Acclaimed playwright David Ives of "Venus in Fur' fame delivers a verse adaptation of Pierre Corneille's 17th-century French comedy 'Le Menteur.'

Playwright David Ives defies the odds with The Liar at Classic Stage Company. With his comically inventive verse adaptation of Pierre Corneille’s relatively obscure 17th-century play Le Menteur, he takes what should be a tough sell for modern audiences and turns it into an awful lot of fun.

Ives calls his work a “translaptation,” meaning a translation with a heavy dose of adaptation, and one of the characters introduces his concoction — right after the usual warnings about cell phones, etc. — with the instruction, “Turn off your brain.” The advice is best ignored, because otherwise you’ll miss much of the wittiness of the richly dense dialogue. The playwright has had ample experience with this sort of thing, having previously written the acclaimed adaptations The School for Lies (based on Moliere’s The Misanthrope) and The Heir Apparent.

On the other hand, you really don’t have to worry about following the absurdly convoluted plot of the play set in 1643 Paris. The central characters are Dorante (Christian Conn), a bon vivant new to town who cannot help but lie compulsively, and his newly hired valet Cliton (Carson Elrod) who has the exact opposite problem. Dorante quickly sets his romantic sights on the beautiful Clarice (Ismenia Mendes) — or maybe it’s her best friend Lucrece (Amelia Pedlow), since he has trouble telling them apart.

Complicating matters even further are the insanely jealous Alcippe (Tony Roach), to whom Clarice is secretly engaged; Geronte (Adam Lefevre), Dorante’s father who desperately wants to see his son married; and a pair of maids, one prim and the other proper (both amusingly played by Kelly Hutchinson), who drive Cliton to distraction.

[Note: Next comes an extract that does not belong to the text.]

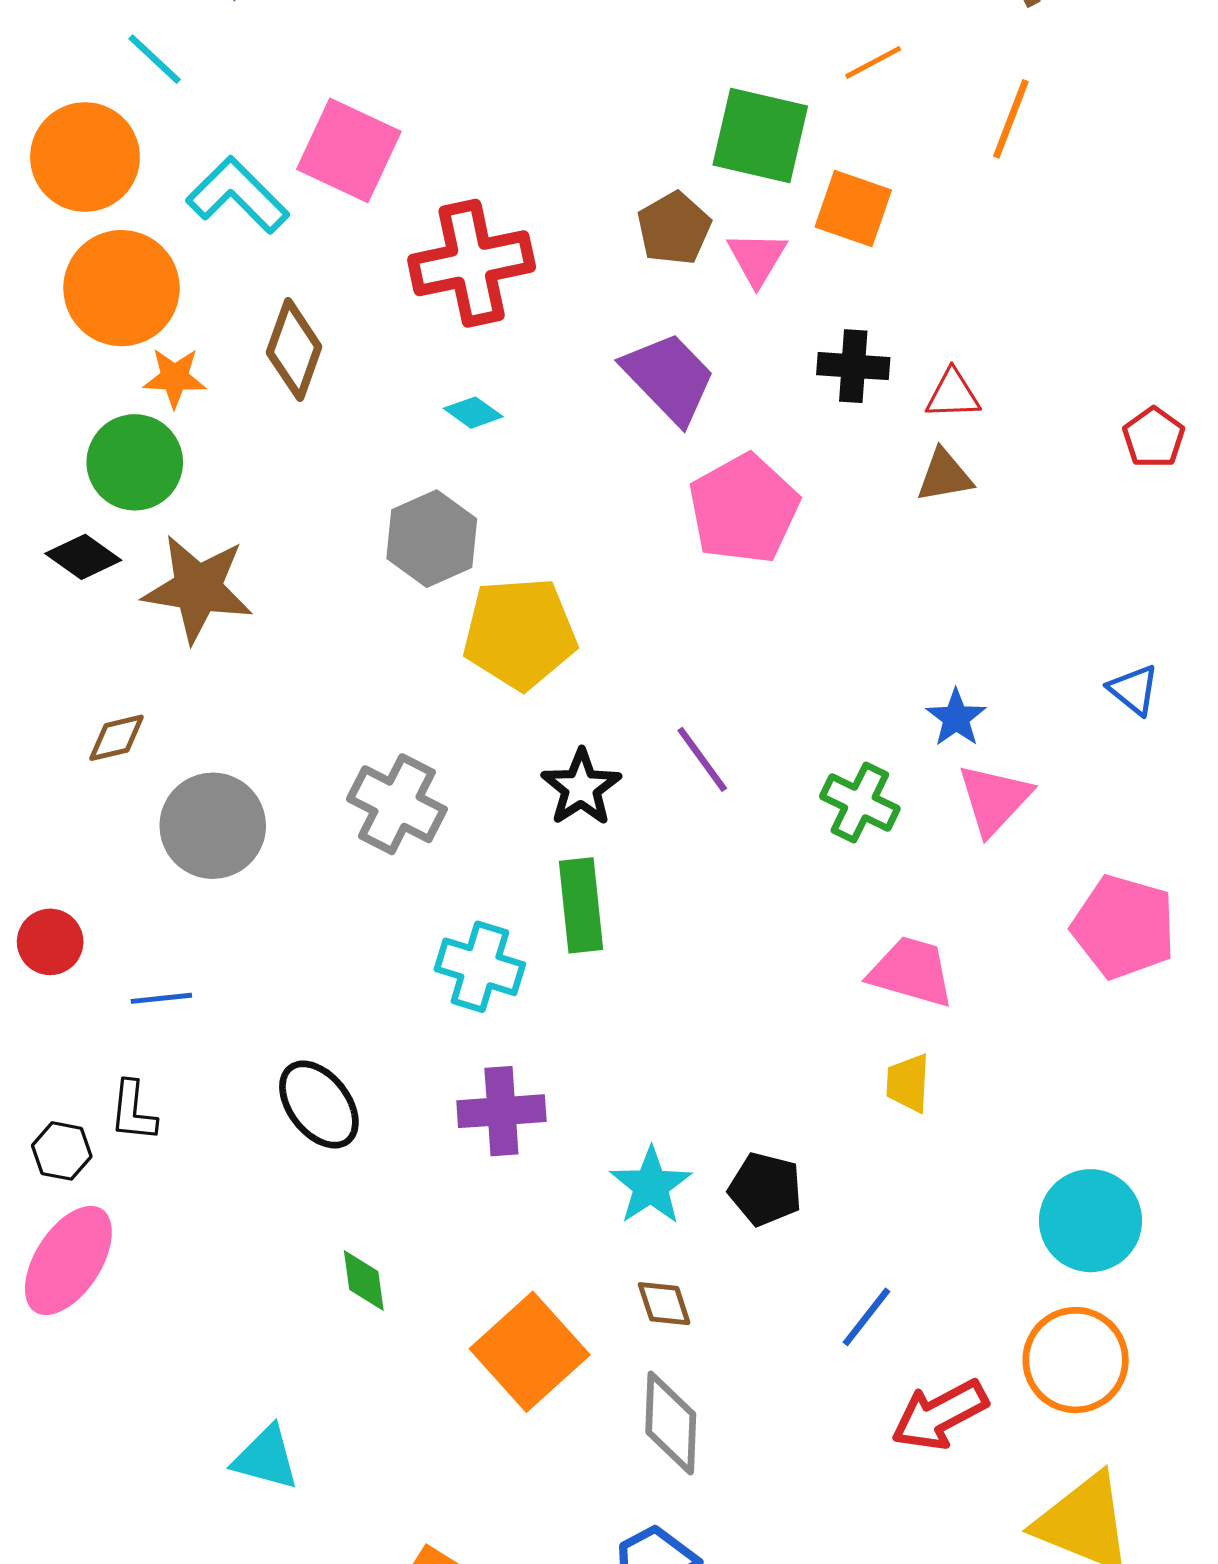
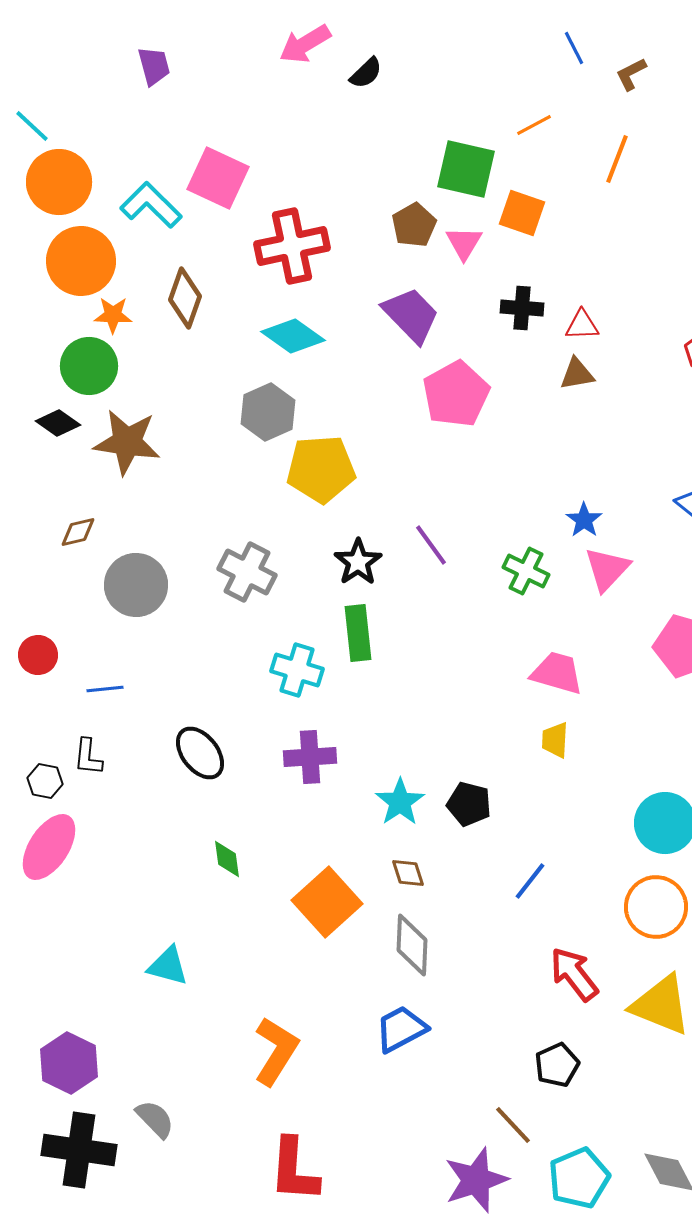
cyan line: (155, 59) -> (32, 126), moved
cyan diamond: (473, 413) -> (293, 336), size x1.8
red arrow: (940, 1415) -> (574, 974), moved, turned 80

Ives cleverly adds meta-theatrical touches to the proceedings — we’re informed at one point that we’re sitting through “the exposition scene” — and displays no compunction about mixing in anachronistic touches. But it’s the sheer silliness of the adaptation (excuse me, translaptation) that beguiles, such as when Lucrece describes herself to Dorante as “your faithful oyster, the bivalve at the back whose eyes grow moister.”

“You may be a bivalve, but you’re my valve,” Dorante tells her.

And who can resist when Cliton offers Dorante these directions: “Champs Elysees, my friend, lies that-a-way/Unless the Louvre has mouvred since yesterday.”

The CSC production of the play previously seen at several regional theaters doesn’t always live up to the writing’s sparkle. Most of the ensemble lack the necessary comic flair for the piece, and Michael Kahn’s staging, for all its fast pacing, tends toward the one-note. Thankfully, there are exceptions: Elrod, who has emerged as one of New York theater’s MVPs when it comes to farce; the versatile, quick-changing Hutchinson; and the reliable veteran Lefevre. It’s these performers, and Ives’ script, that give the evening its buoyancy and its genuine comic pleasures of both the slapstick and sophisticated variety.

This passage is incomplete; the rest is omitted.